IRIS is the police’s incident registration system, according to which there were 156 230 crowd incidents between 1997 and 2013.
The research was produced by the UJ Social Change Research Unit’s Professor Peter Alexander, Dr Carin Runciman, and Boitumelo Maruping.
The crowd incidents are broken down into “peaceful” and “unrest”. Peaceful ones made up around 90% of all incidents recorded, and unrest cases the remaining 10%.
Alexander said crowd incidents were not necessarily protests. A high proportion of the incidents were recreational, cultural, or religious events.
The way “peaceful” and “unrest” were defined was primarily determined by the character of police intervention, and unrest should not be equated with violence.
In the report, three examples are cited where IRIS statistics were misused. One was on September 3 last year, when national police commissioner Riah Phiyega and Lieutenant General Elias Mawela, the divisional commissioner for public order policing, briefed Parliament’s portfolio committee.

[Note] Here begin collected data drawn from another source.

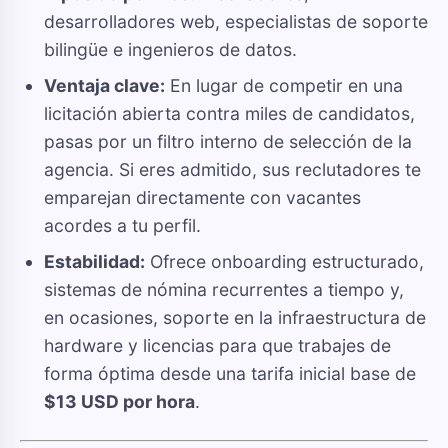
desarrolladores web, especialistas de soporte
bilingüe e ingenieros de datos.
Ventaja clave:
En lugar de competir en una
licitación abierta contra miles de candidatos,
pasas por un filtro interno de selección de la
agencia. Si eres admitido, sus reclutadores te
emparejan directamente con vacantes
acordes a tu perfil.
Estabilidad:
Ofrece onboarding estructurado,
sistemas de nómina recurrentes a tiempo y,
en ocasiones, soporte en la infraestructura de
hardware y licencias para que trabajes de
forma óptima desde una tarifa inicial base de
$13 USD por hora
.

‘Only 54% of protests were violent’
During his presentation, Mawela said: “Violent protest action escalated from 1 266 in 2011/12, and then in 2012/13 it is 1 882, and in the last financial year [2013/14] it escalated to 1 907.”
“Here there is a conflation between ‘unrest-related incidents’ and ‘violent protests’, which are not the same,” Alexander said, reading from the report.

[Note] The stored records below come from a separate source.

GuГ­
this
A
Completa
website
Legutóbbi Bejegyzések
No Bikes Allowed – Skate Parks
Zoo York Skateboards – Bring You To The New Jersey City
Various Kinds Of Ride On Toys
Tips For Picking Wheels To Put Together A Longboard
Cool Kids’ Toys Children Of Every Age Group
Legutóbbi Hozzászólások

“From our analyses we have demonstrated that not all incidents classified as unrest are violent. In analysis conducted for a forthcoming research report on protests, we found only 54% of protests sampled were violent.”
He said Phiyega told the committee that to deal with the “increasing and continual violent protest actions”, police needed an extra R3.3bn per year for public order policing.
“Misrepresentation of numbers was central to justifying massively increased spending,” Alexander said.
Another example arose from Zuma’s state of the nation address to Parliament on February 12 this year.
“We are a democratic state and recognise the community’s right to protest. We however appeal that these protests should be within the ambit of the law and must be peaceful as stated in the Constitution.
“The police successfully brought under control 13 575 recorded public order incidents, comprising 1 907 unrest-related incidents and 11 668 peaceful incidents,” Zuma said.
Alexander said the president moved from “protests” to “incidents” without indicating that these were different.
“He then gives the total for crowd-related incidents, praising the police for bringing those ‘under control’, but 86% of theses were ‘peaceful’, events like football matches, religious events, and self-marshalled protests, which did not need to be, and by definition were not, ‘brought under control’,” Alexander said.
‘Concept used under apartheid’
“While his statement is framed by reference to democratic rights, he ends up saying, in effect, that protests, all protests, must be limited by police intervention. His choice of the word ‘control’ is especially interesting, because it was a concept used under apartheid but replaced by a philosophy of ‘crowd management’ after the transition.”
According to the report, while police did face violence in their jobs, the worst of this was not associated with protests. The question then was why the figures would be exaggerated.
“In our view, the answer may be found less in the violence and more in the threat to established order that generals and minsters associate with popular protest,” the report states.
“The effect, and possibly the intention, of the official discourse represented above is that it stigmatises protest, an important feature of a democratic society.”
Alexander said it was disturbing the way IRIS statistics were misrepresented, deliberately or not, because this had implications for the criminalisation of the right to protest, for the direction of funds away from the poor, and for holding South Africa’s leaders accountable.
The presidency did not respond to questions on the report by 16:00.
National police spokesperson Lieutenant General Solomon Makgale told News24 that there was an obligation to police public events as per the National Sports and Recreation Act.
“The implications are that in general, all assemblies, gatherings, meetings and demonstrations, will be classified as crowd management [peaceful] incidents as we have to deploy officers from the public order policing unit. It is a specialist unit in crowd management,” he said.
“The SAPS did not conflate ‘incidents’ and ‘protests’. Any crowd management action is defined as an incident, which will either be peaceful or unrest.
“In other words ‘incidents’ include all protest actions, peaceful gatherings and pure unrest incidents that cannot be justified as a crowd management incident like taxi violence, gang violence, ethnic, racial violence, demonstrations, political meetings, road barricades, revenge attacks by a small group of people.”
He used an example of an angry group of people barricading a road in protest against poor service delivery.
“When police disperse them, they will regroup and barricade the road again. That will be registered as one incident,” Makgale said.
“If the protest actions continue for an extended period, we register it as one incident on a daily basis, [for example if the] community of Malamulele protested for over 14 days, it will be registered as a new incident every day as we have to deploy each day after conducting a risk assessment.”